WORK INSTRUCTION
In the entries that follow, the lines from the line containing "SPA WEEKEND" up to and including the line containing "processi totalitari possono" must be copied exactly, with pictures omitted.

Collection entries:
⁂

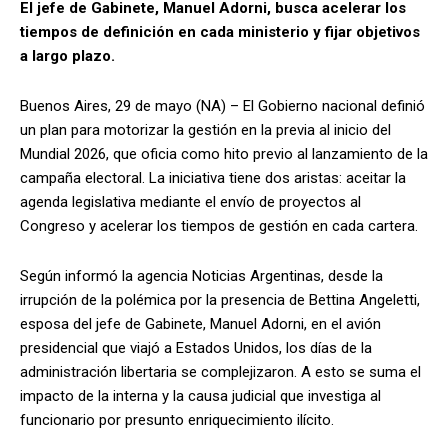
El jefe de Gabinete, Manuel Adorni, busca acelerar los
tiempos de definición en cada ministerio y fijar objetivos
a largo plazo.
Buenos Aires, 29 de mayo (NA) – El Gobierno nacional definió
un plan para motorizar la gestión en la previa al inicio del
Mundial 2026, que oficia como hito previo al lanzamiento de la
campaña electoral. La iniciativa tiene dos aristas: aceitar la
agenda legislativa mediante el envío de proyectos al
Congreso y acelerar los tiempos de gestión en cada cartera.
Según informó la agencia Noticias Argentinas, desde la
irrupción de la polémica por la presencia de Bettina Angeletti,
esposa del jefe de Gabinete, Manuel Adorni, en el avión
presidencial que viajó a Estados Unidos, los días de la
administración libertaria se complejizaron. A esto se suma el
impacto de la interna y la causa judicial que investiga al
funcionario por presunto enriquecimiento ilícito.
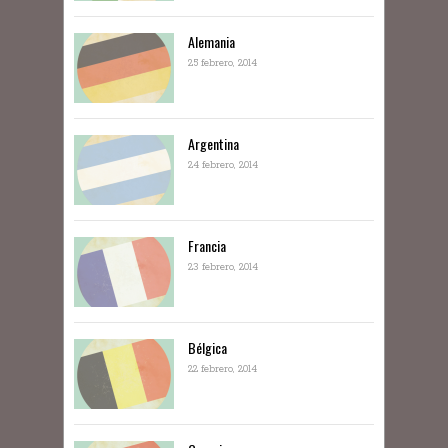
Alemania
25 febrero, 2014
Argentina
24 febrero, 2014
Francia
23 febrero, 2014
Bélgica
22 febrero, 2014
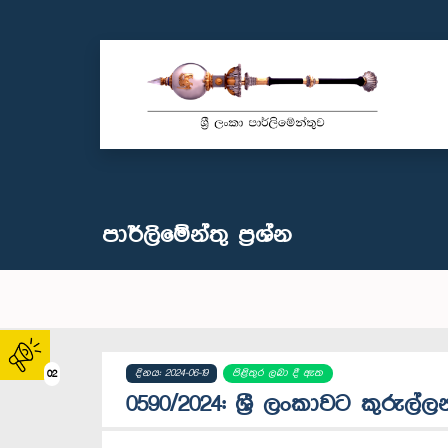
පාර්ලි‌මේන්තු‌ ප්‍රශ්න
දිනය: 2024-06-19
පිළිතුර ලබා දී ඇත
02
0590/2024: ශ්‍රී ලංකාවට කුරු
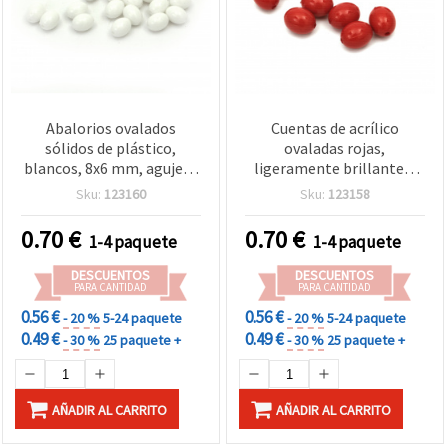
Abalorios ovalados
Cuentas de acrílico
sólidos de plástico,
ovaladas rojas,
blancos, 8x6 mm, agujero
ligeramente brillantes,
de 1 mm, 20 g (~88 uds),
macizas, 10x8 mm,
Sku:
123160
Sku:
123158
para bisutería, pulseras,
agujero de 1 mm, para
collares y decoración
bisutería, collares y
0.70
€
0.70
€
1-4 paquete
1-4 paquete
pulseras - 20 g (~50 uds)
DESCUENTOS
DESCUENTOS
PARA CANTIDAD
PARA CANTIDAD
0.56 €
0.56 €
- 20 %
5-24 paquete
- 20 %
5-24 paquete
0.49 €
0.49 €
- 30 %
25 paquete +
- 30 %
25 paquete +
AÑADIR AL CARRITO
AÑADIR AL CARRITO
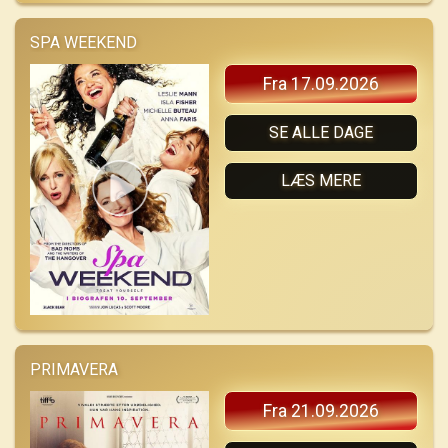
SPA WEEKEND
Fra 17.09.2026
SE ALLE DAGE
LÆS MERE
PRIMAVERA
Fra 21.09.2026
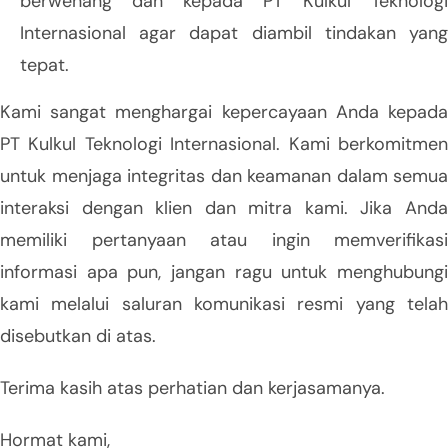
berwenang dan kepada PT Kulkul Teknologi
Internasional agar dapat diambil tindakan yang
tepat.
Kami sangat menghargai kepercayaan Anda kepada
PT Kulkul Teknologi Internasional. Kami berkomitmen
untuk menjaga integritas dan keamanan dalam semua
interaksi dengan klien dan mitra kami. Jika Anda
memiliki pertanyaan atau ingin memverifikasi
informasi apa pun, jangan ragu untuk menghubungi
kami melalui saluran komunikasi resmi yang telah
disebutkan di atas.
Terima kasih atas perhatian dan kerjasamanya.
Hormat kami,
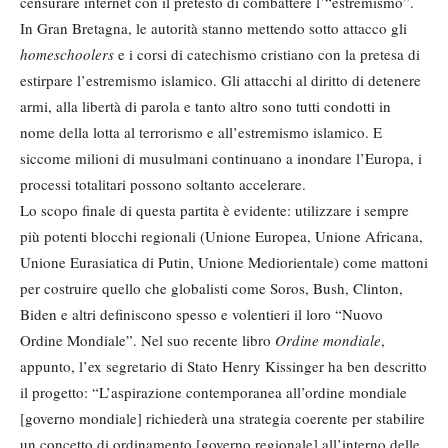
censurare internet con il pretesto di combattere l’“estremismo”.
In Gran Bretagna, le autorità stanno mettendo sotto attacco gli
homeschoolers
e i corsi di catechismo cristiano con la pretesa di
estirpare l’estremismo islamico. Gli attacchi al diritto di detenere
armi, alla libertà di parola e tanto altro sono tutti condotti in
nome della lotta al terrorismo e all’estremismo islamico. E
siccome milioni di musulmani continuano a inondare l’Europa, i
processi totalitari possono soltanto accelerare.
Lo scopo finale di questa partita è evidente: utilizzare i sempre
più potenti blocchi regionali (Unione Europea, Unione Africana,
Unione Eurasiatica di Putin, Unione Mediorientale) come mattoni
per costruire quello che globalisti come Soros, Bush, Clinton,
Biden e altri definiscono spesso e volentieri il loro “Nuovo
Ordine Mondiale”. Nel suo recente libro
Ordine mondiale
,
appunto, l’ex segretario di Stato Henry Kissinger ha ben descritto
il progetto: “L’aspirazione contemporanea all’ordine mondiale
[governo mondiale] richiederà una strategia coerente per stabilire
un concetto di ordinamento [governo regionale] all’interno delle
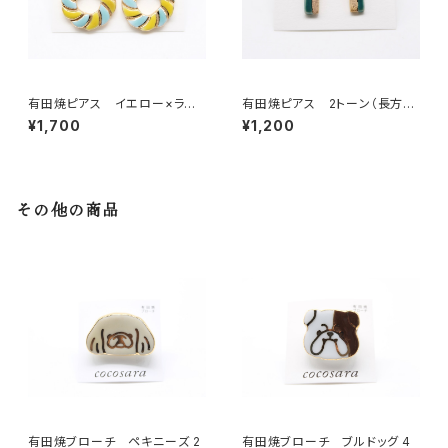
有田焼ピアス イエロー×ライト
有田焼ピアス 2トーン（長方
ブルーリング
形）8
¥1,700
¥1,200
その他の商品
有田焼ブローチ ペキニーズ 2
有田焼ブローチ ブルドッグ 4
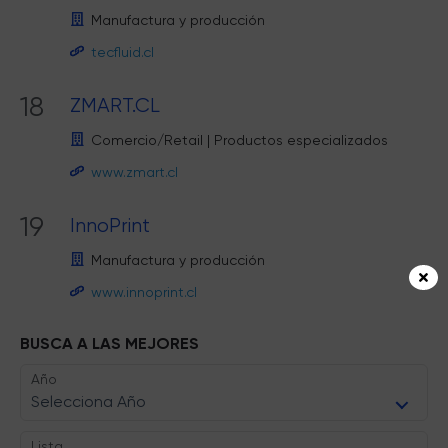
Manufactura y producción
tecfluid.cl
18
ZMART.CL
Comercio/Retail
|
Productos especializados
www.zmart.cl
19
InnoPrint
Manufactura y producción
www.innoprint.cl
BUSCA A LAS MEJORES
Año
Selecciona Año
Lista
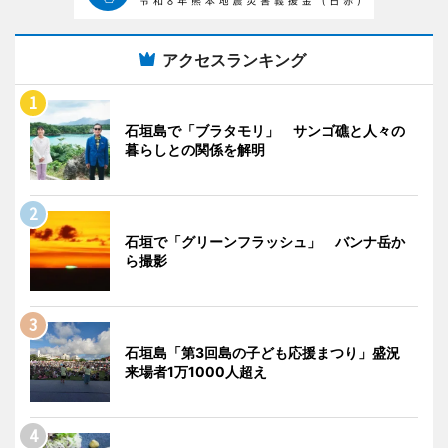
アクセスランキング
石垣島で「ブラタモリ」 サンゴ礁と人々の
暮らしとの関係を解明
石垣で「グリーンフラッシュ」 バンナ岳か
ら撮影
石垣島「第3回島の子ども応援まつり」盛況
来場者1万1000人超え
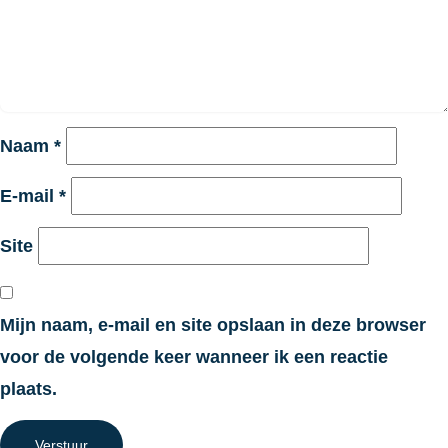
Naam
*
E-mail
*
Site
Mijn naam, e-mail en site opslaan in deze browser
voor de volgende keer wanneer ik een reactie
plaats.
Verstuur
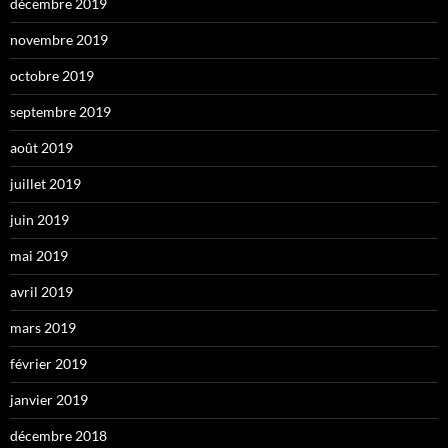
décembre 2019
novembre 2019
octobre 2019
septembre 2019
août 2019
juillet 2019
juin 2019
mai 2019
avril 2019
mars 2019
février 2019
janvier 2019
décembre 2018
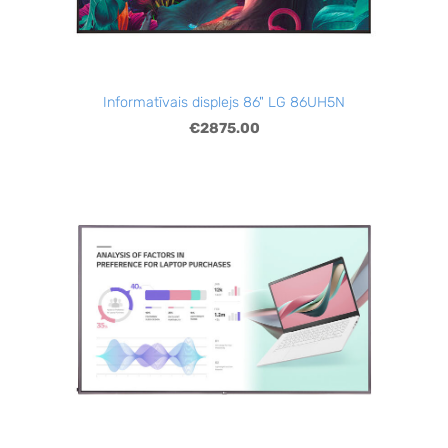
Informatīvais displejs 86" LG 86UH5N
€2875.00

⁂

TASK RESPONSE
SPA WEEKEND
Fra 17.09.2026
SE ALLE DAGE
LÆS MERE
PRIMAVERA
Fra 21.09.2026
berwenang dan kepada PT Kulkul Teknologi
Internasional agar dapat diambil tindakan yang
tepat.
Kami sangat menghargai kepercayaan Anda kepada
PT Kulkul Teknologi Internasional. Kami berkomitmen
untuk menjaga integritas dan keamanan dalam semua
interaksi dengan klien dan mitra kami. Jika Anda
memiliki pertanyaan atau ingin memverifikasi
informasi apa pun, jangan ragu untuk menghubungi
kami melalui saluran komunikasi resmi yang telah
disebutkan di atas.
Terima kasih atas perhatian dan kerjasamanya.
Hormat kami,
censurare internet con il pretesto di combattere l’“estremismo”.
In Gran Bretagna, le autorità stanno mettendo sotto attacco gli
homeschoolers
e i corsi di catechismo cristiano con la pretesa di
estirpare l’estremismo islamico. Gli attacchi al diritto di detenere
armi, alla libertà di parola e tanto altro sono tutti condotti in
nome della lotta al terrorismo e all’estremismo islamico. E
siccome milioni di musulmani continuano a inondare l’Europa, i
processi totalitari possono soltanto accelerare.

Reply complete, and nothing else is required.